Two senior Federal Reserve officials have warned that failure to tame soaring inflation will damage the US economy, with one of them saying the situation is already testing the central bank’s credibility.
Christopher Waller, a Fed governor, and James Bullard, president of the St Louis branch, used separate events to insist the central bank is committed to fighting runaway prices that have engulfed nearly every corner of the economy and appear increasingly at risk of becoming entrenched.
“Inflation is a tax on economic activity, and the higher that tax, the more it suppresses economic activity,” Waller said at an event hosted by the National Association for Business Economics.
“So if we don’t get inflation under control, inflation on its own could put us in a really bad economic outcome down the road,” added Waller, who like Bullard, is one of the most hawkish policymakers.
The foremost concern is that elevated inflation — now running at the fastest pace in roughly four decades — will alter expectations about the price outlook and lead households and businesses to anticipate future increases. That risks sparking a destabilising cycle that leads to an even worse inflation problem.
“The whole thing we know about expectations [is] once they become unanchored, you’ve lost,” said Waller. For that reason he said the Fed is “dead set” on getting inflation under control.
Waller underscored that the Fed will not allow for a repeat of the 1970s, when the central bank’s credibility was called into question, inflation expectations soared and then-chair Paul Volcker was forced to dramatically raise interest rates, which led to widespread economic damage.
Those concerns were echoed by Bullard, who spoke on Thursday at an event organised by the Little Rock Regional Chamber in Arkansas. He warned that the economic situation is already “straining the Fed’s credibility with respect to its inflation target”.
At an annual rate of 4.7 per cent as of May, so-called core PCE inflation — which strips out volatile items including food and energy — is well above the Fed’s 2 per cent target.
Waller and Bullard support the Fed delivering another 0.75 percentage point rate rise when its monetary policy committee convenes again late this month, after it made the first such increase since 1994 when it met in June.

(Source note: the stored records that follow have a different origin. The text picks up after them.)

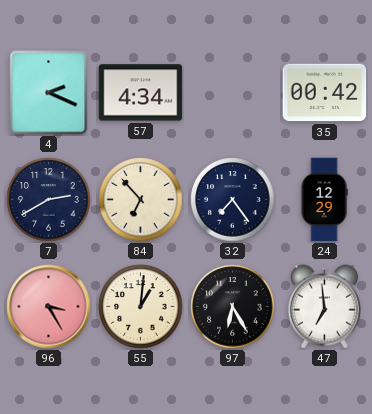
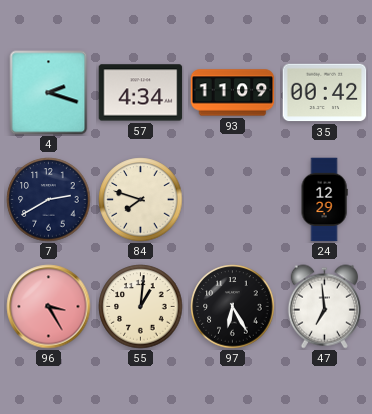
4: 2:19 -> 2:18
93: none -> 11:09
84: 6:53 -> 7:48
32: 7:24 -> none
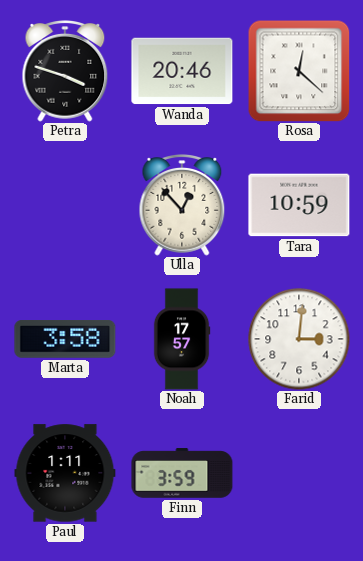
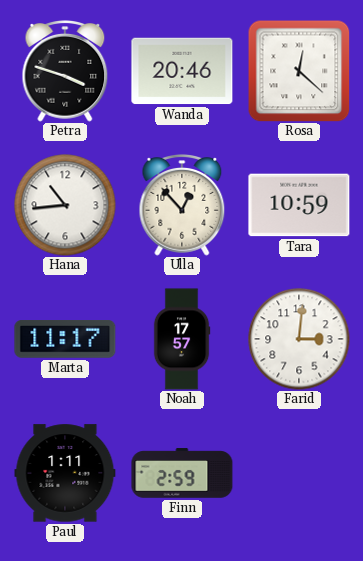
Hana: none -> 10:44
Marta: 3:58 -> 11:17
Finn: 3:59 -> 2:59
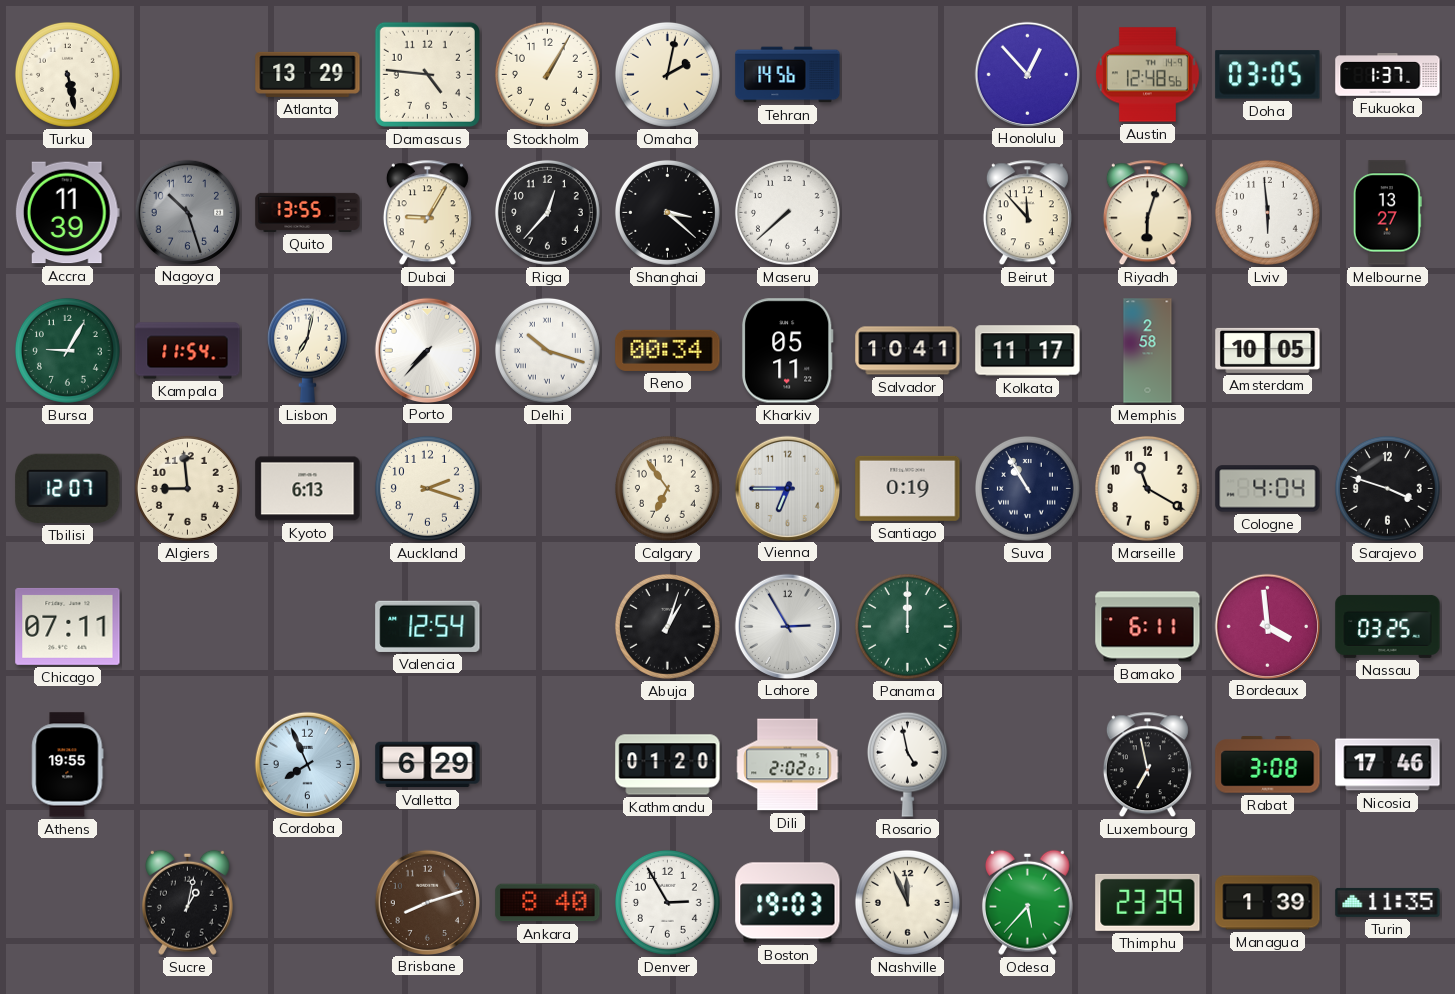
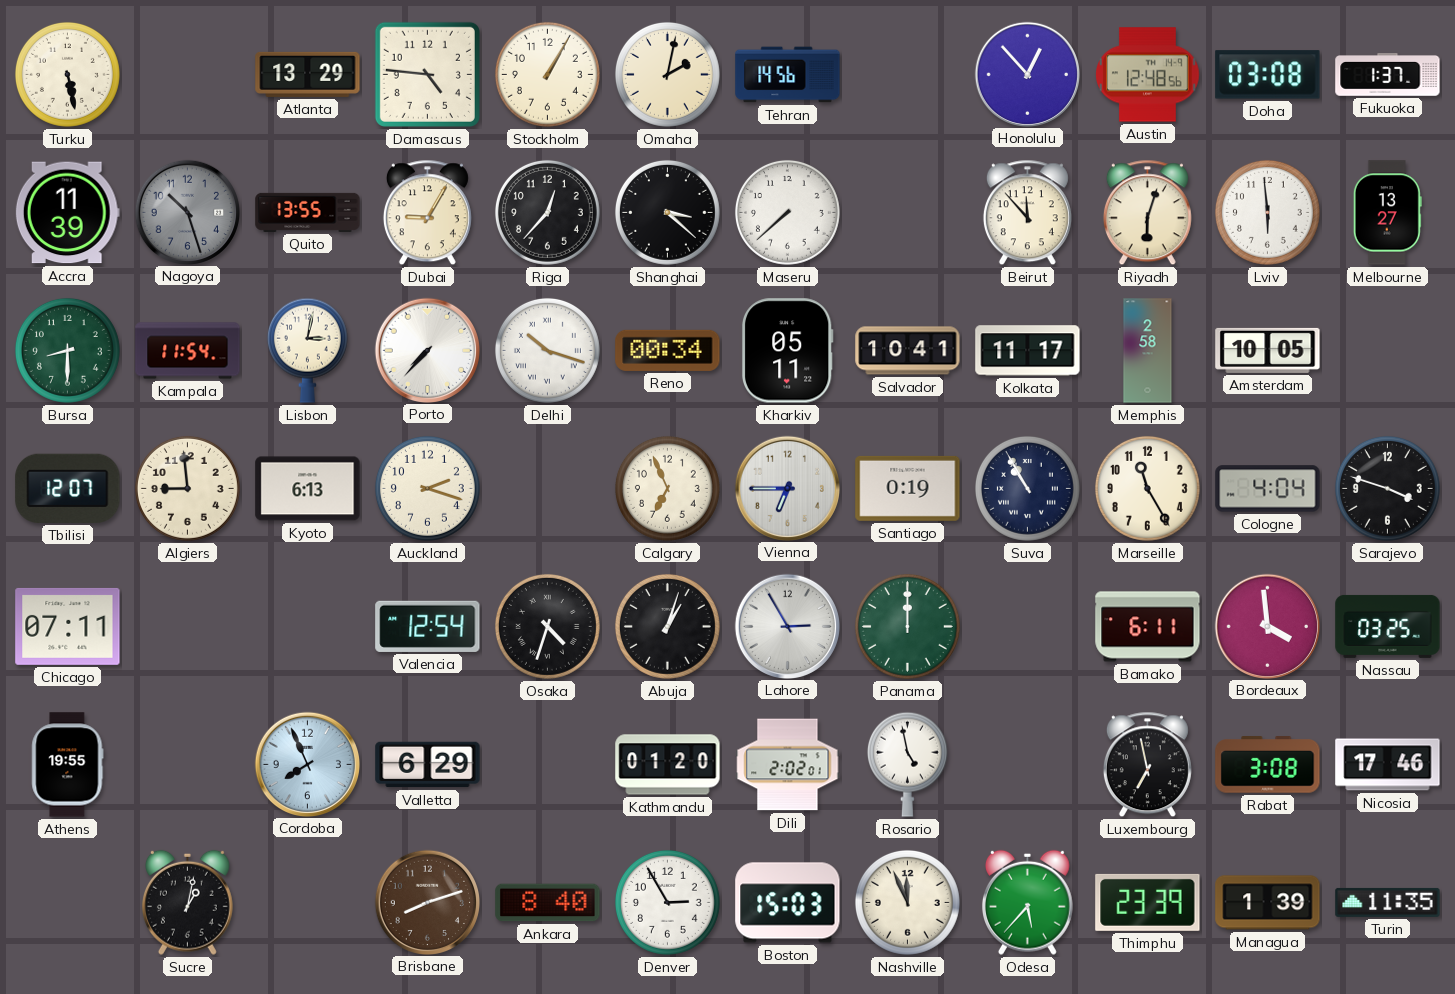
Doha: 03:05 -> 03:08
Bursa: 9:05 -> 8:30
Lisbon: 7:02 -> 3:02
Calgary: 6:54 -> 6:56
Marseille: 11:20 -> 11:25
Osaka: none -> 4:33
Boston: 19:03 -> 15:03
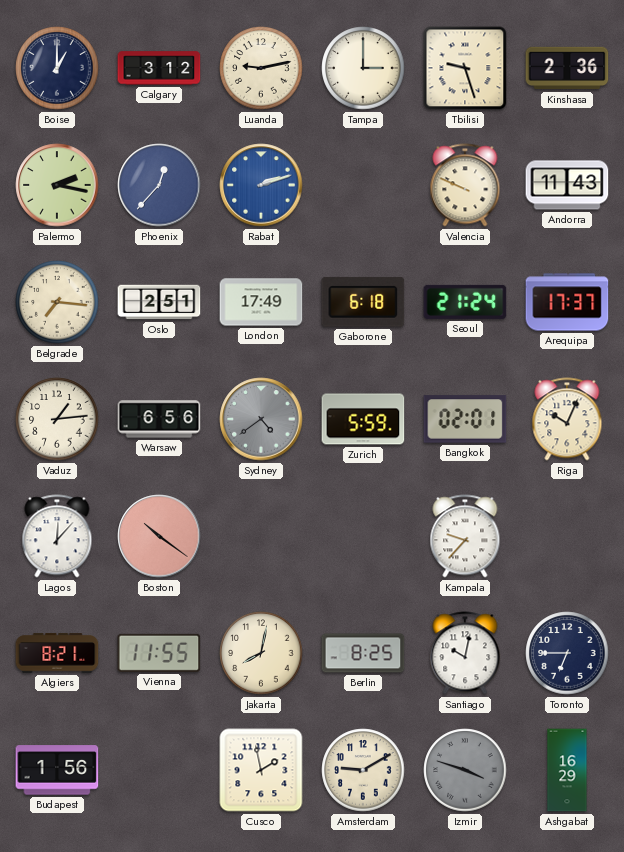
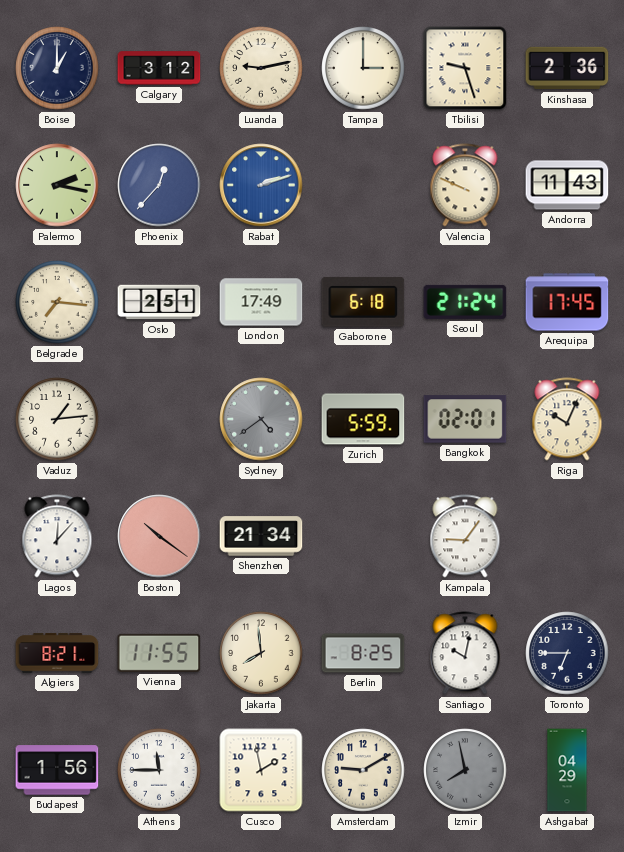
Arequipa: 17:37 -> 17:45
Warsaw: 6:56 -> none
Shenzhen: none -> 21:34
Kampala: 9:37 -> 9:06
Jakarta: 8:02 -> 7:59
Athens: none -> 11:45
Izmir: 3:48 -> 7:58
Ashgabat: 16:29 -> 04:29
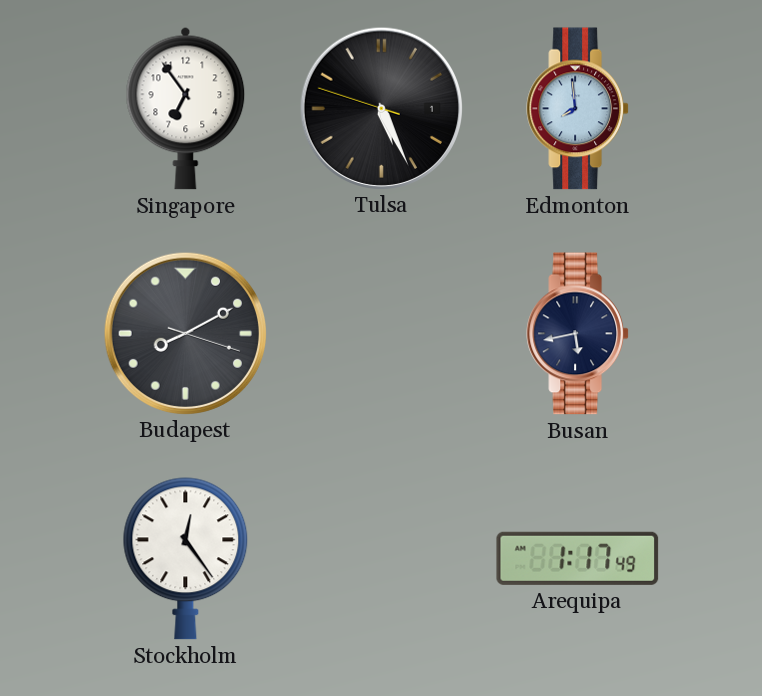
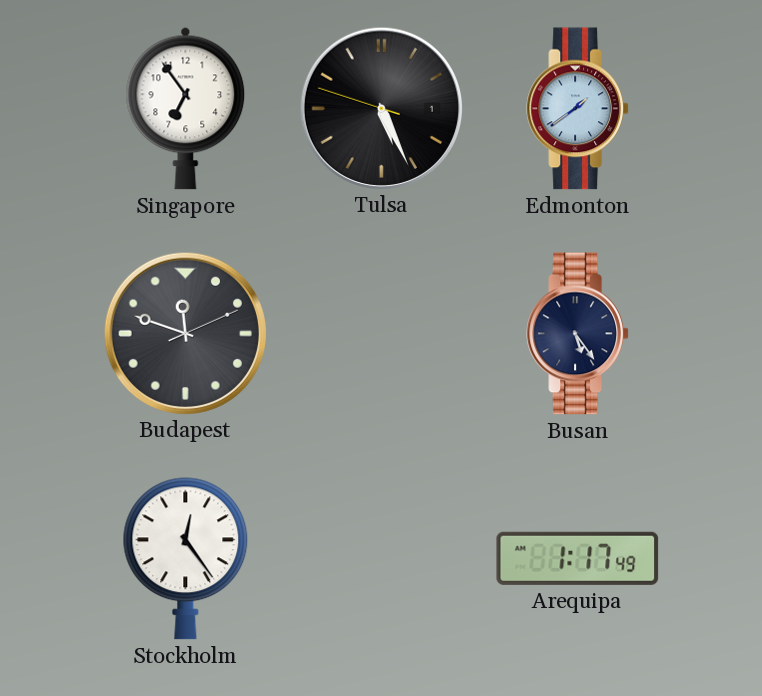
Edmonton: 7:59 -> 1:39
Budapest: 8:10 -> 11:48
Busan: 5:43 -> 5:24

By year end, most officials believe the benchmark federal funds rate should hover at about 3.5 per cent, up from its current range of 1.50 per cent to 1.75 per cent. Such a level would begin to curtail economic activity, Fed chair Jay Powell has said.
Minutes from the June meeting, released on Wednesday, also suggested that rates could become “even more restrictive” if price growth is not sufficiently contained.
As the Fed decides on the trajectory of future rate increases, it will be looking for clear-cut signs of a deceleration in the pace of monthly inflation. Officials also appear more willing to make sacrifices in the labour market in their bid to stamp out inflationary pressures.
“We may have to take the risk of causing some economic pain,” Waller said on Thursday, although he stressed recession fears are “overblown”.
Like Waller, Bullard still sees a “good chance” of a soft landing, in which the Fed can bring down inflation without leading to painful job losses.